Tony Gotto is the dean and medical provost of Weill Cornell Medical College. He's also a world-renowned researcher and a leading authority on cardiovascular disease.

Backstory

Although Gotto says he wanted to be a lawyer as a kid, his father convinced him to pursue medicine instead. After studying biochemistry at Vanderbilt, he headed off to Oxford on a Rhodes scholarship, returning to Vanderbilt to earn his medical degree. He went on to spend two decades at Baylor College of Medicine in Houston, teaching and building his scholarly reputation thanks to groundbreaking research on atherosclerosis and the effects of cholesterol-lowering drugs. In 1997, Gotto moved to New York to join Cornell as provost and dean. He was reappointed for another five-year term in 2006.

On the job

Gotto has proven himself a top-notch fundraiser since taking over as dean.

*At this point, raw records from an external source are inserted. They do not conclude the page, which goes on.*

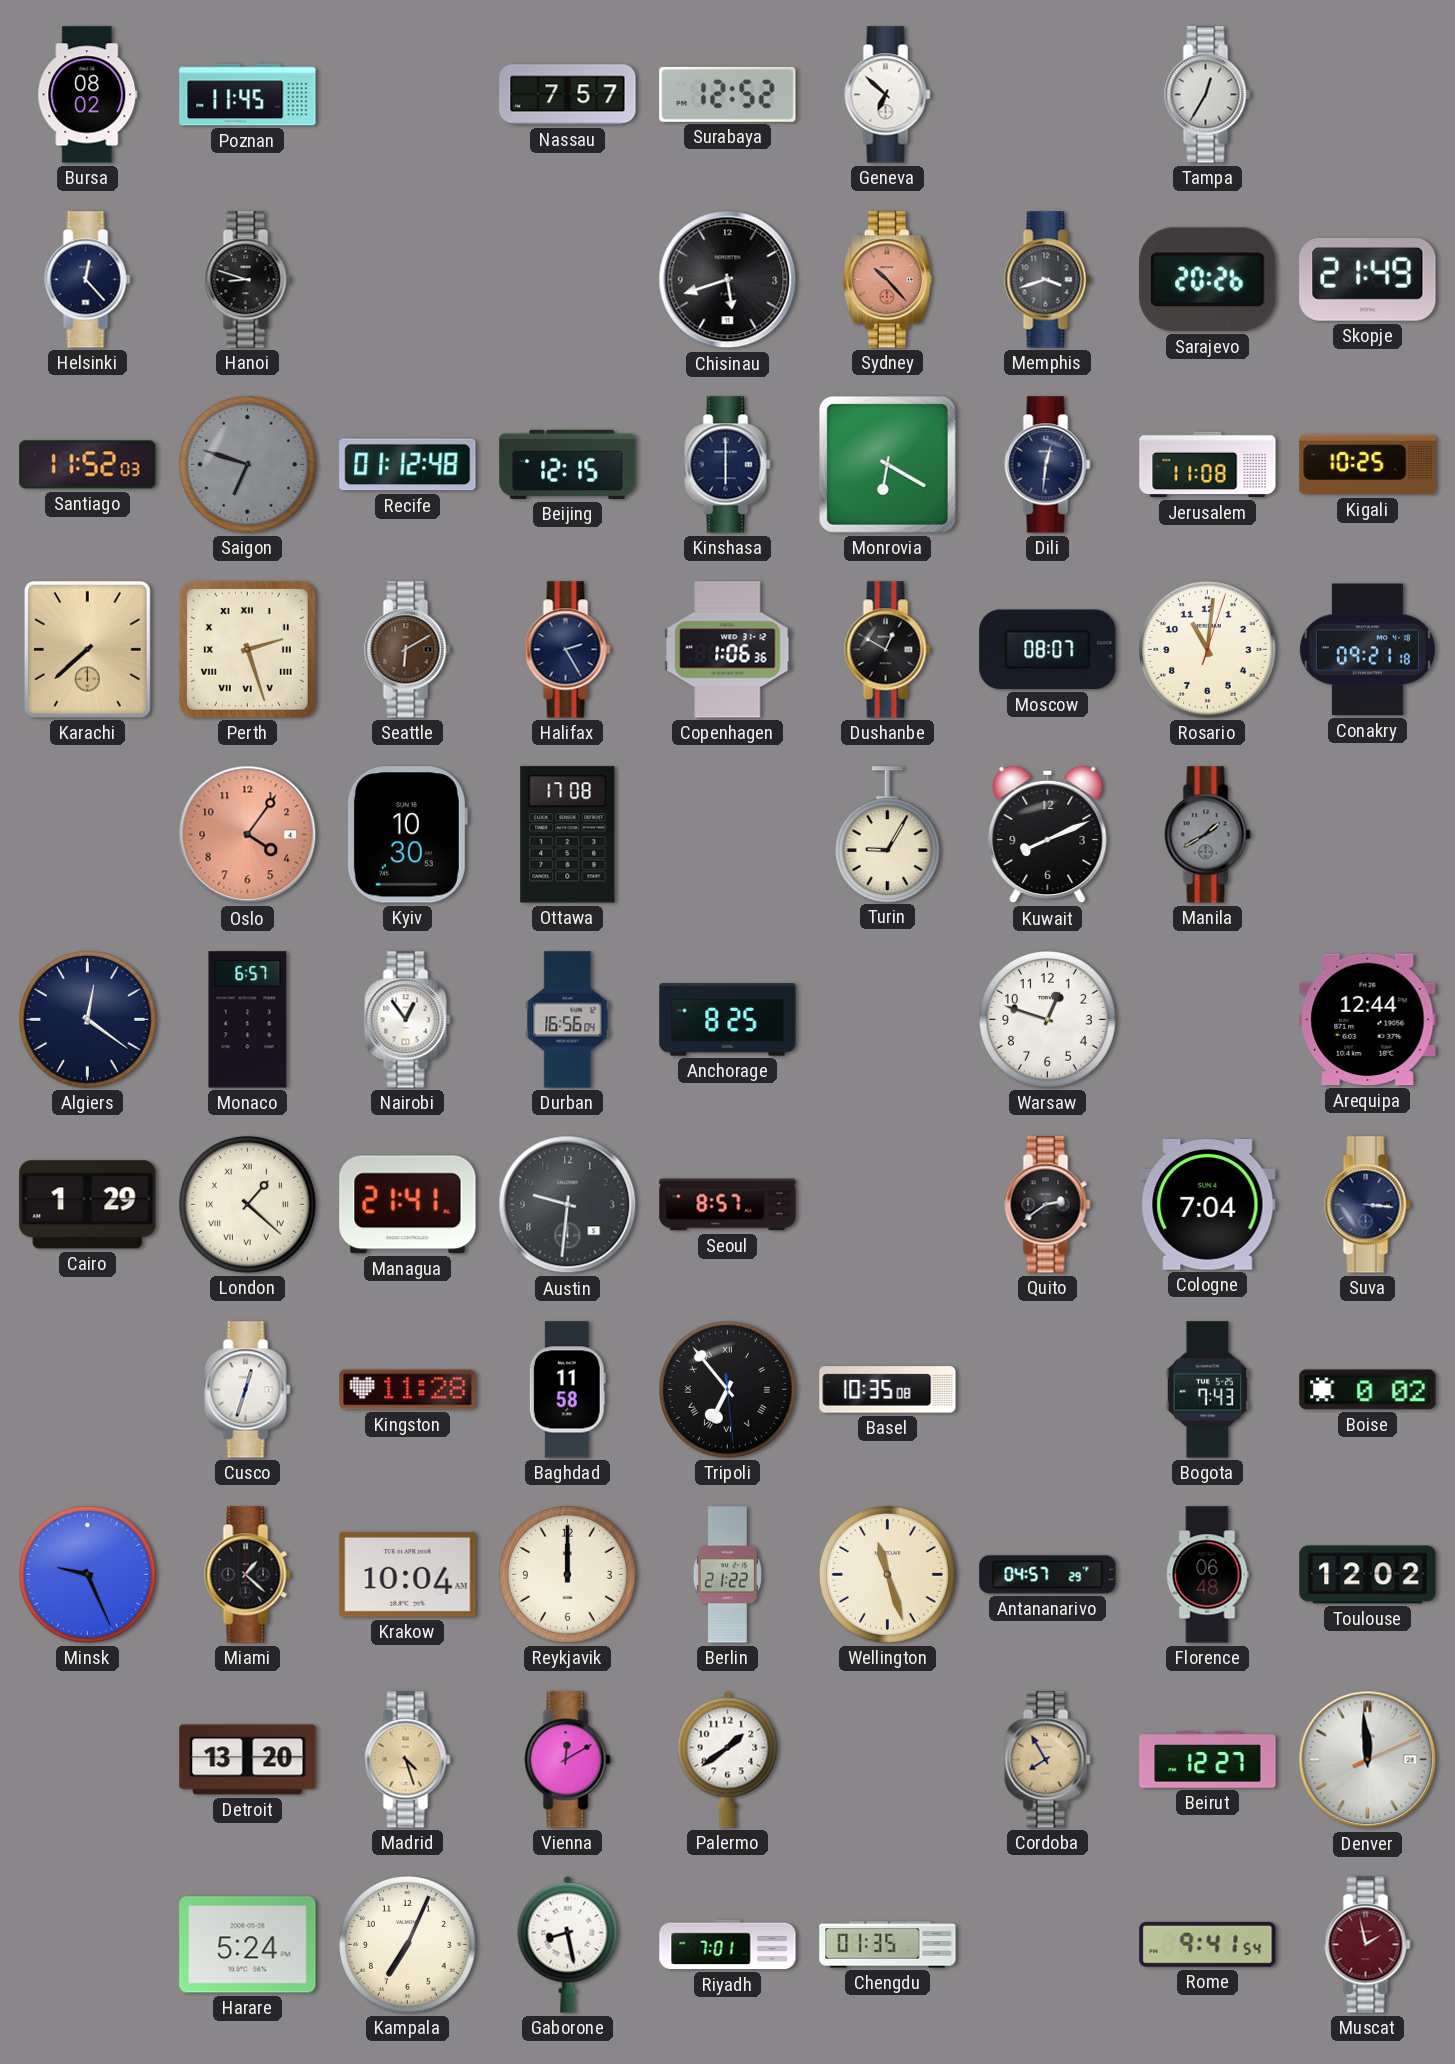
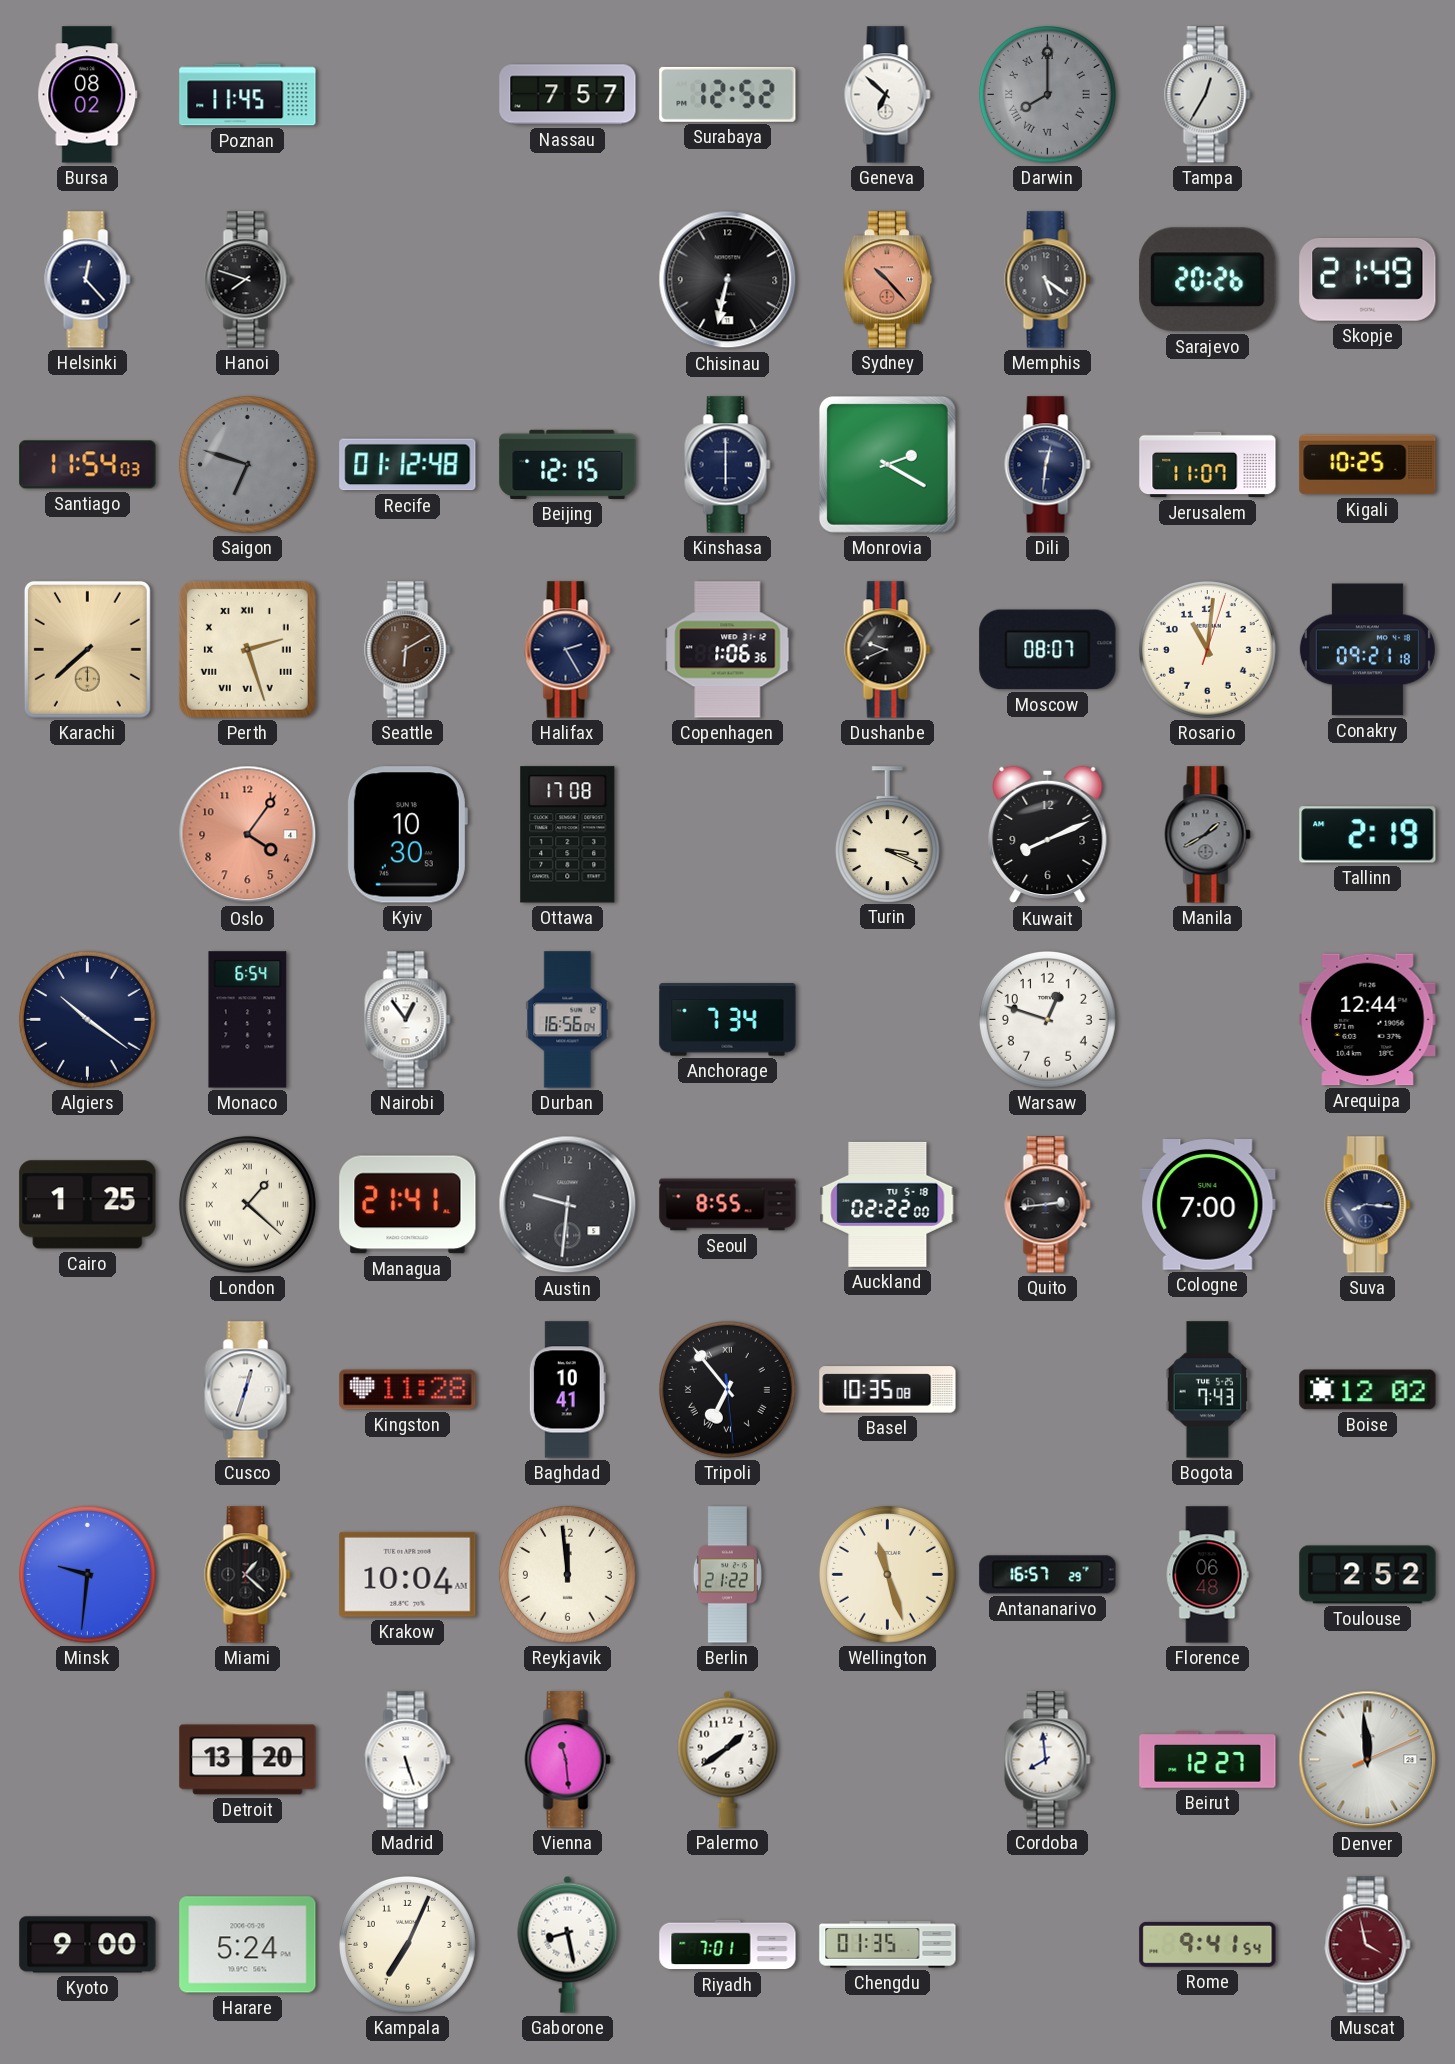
Darwin: none -> 8:00
Hanoi: 8:48 -> 7:48
Chisinau: 5:42 -> 6:32
Memphis: 3:42 -> 5:21
Santiago: 11:52 -> 11:54
Monrovia: 6:20 -> 2:20
Jerusalem: 11:08 -> 11:07
Dushanbe: 12:50 -> 9:41
Turin: 9:05 -> 3:19
Tallinn: none -> 2:19
Algiers: 12:21 -> 10:21
Monaco: 6:57 -> 6:54
Anchorage: 8:25 -> 7:34
Cairo: 1:29 -> 1:25
Seoul: 8:57 -> 8:55
Auckland: none -> 02:22
Quito: 2:39 -> 2:44
Cologne: 7:04 -> 7:00
Suva: 3:16 -> 8:16
Baghdad: 11:58 -> 10:41
Boise: 0:02 -> 12:02
Minsk: 9:26 -> 9:31
Reykjavik: 12:00 -> 11:59
Antananarivo: 04:57 -> 16:57
Toulouse: 12:02 -> 2:52
Madrid: 4:27 -> 5:27
Madrid dial: champagne -> white
Vienna: 12:10 -> 11:29
Cordoba: 7:55 -> 7:59
Cordoba dial: champagne -> white
Kyoto: none -> 9:00
Muscat: 1:58 -> 3:58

In October 2006, he launched a $1.3 billion capital campaign, reeling in a record $250 million gift from Sandy and Joan Weill, who have long been big donors to the school (the institution is named after them, of course) as well as Hank Greenberg and his wife Corinne, who contributed $50 million; later, he helped secure a $50 million gift from Ron Perelman to establish the Ronald O. Perelman Heart Institute in conjunction New York-Presbyterian. Over his tenure, Gotto has been credited with investing in new research programs and creating the school's first international medicine program—more than a third of Cornell's med students now study abroad in places like Italy, Istanbul and Qatar during their fourth year. But his record isn't unblemished. In 2008, he came under fire after it surfaced that a foundation behind a 2006 lung cancer study—whose board he'd served on—had been financed by Howard Lorber and Bennett LeBow's tobacco company Liggett.

In print

Over his career Gotto has published 400 scholarly articles and authored three health-conscious books: The Living Heart, The New Living Heart Diet (with the legendary Dr. Michael DeBakey), and The Living Heart Cookbook.

Board game

Gotto has served as president of the American Heart Association, a position once held by Mount Sinai's Valentin Fuster, with whom he's collaborated on research. Gotto has also been on the board of the National Heart, Lung, and Blood Advisory Council, and the National Diabetes Advisory Board.

Personal

He's married to Anita Gotto, a church elder and member of the steering committee at the Fifth Avenue Presbyterian Church. They have three daughters: Gillian, Teresa, and Jennifer, who's a doctor at Cedar-Sinai Hospital in Los Angeles. The Gottos live on the Upper East Side, a block from the hospital.